I had a spare Olimexino 32U4 (an Arduino Leonardo clone) and some Arcade-Style microswitch pushbuttons: knowing the fact that the Leonardo has a lot of pre-cooked example about keyboard and mouse emulation I don’t think it twice about using those components.

There was some initial difficulties: the Arduino examples don’t cover the multimedia buttons. So I’ve searched on the internet and discovered a project made by NicoHood : this guy realized a library that expands HID capabilities of the ATmega 32U4 chip.

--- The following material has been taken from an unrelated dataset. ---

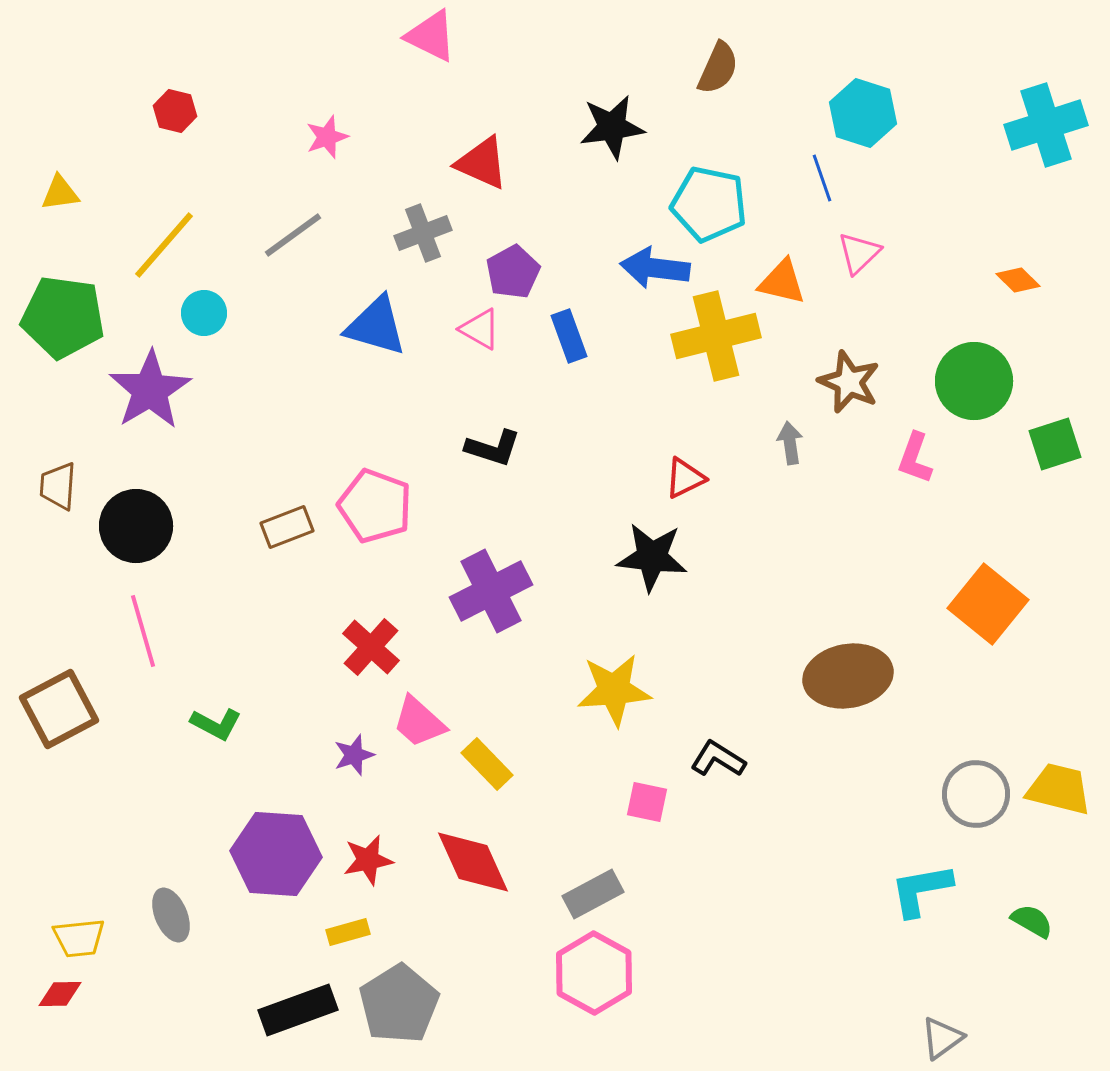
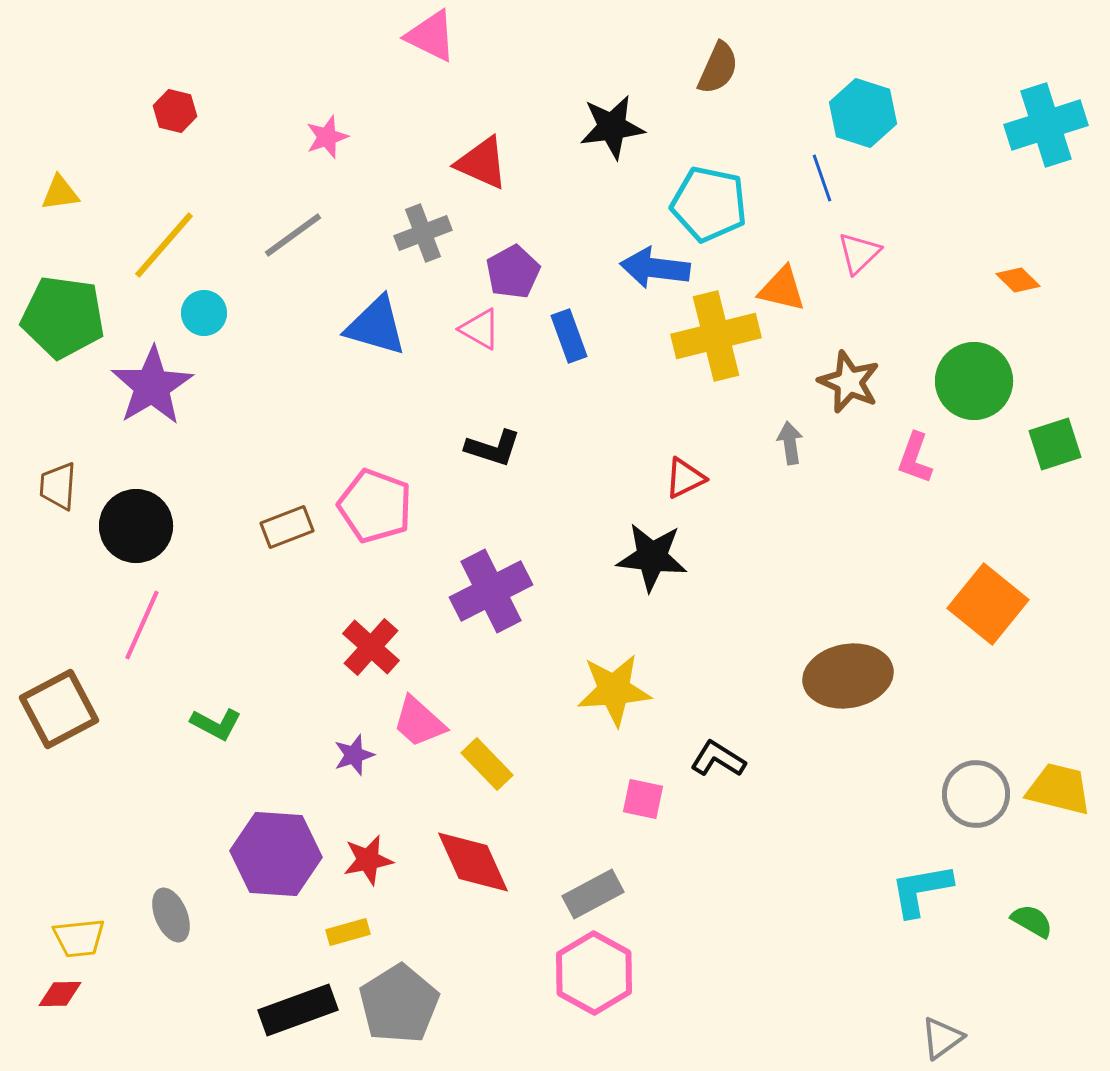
orange triangle at (782, 282): moved 7 px down
purple star at (150, 390): moved 2 px right, 4 px up
pink line at (143, 631): moved 1 px left, 6 px up; rotated 40 degrees clockwise
pink square at (647, 802): moved 4 px left, 3 px up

Click the Install button. This library allow also the usage of HID capabilities from boards that does not use the 32U4 as main chip but only for the serial bridge (Arduino UNO e Arduino Mega): this is possibile reprogramming the bootloader with a new one provided by Nicohood himself: HoodLoader2. Hackaday has already covered some examples of those applications in past years. Using an Arduino Leonardo or a clone of it you don’t need the new bootloader.

Nicohood library allowed me using pushbuttons for functions I needed: play/pause, stop, next song and previous song. Library can also manage the system volume control using 2 methods for Volume up and down so I’ve included also a Rotary Encoder for volume management.

Schematic is very simple: 4 pushbuttons with pull-up resistors and the encoder connected to 2 interrupt-capable pins. I’ve used external pull-up resistors since I had some noise on certain pins: maybe the power from my USB is not so clean and the internal pull-ups failed triggering continuously the inputs.”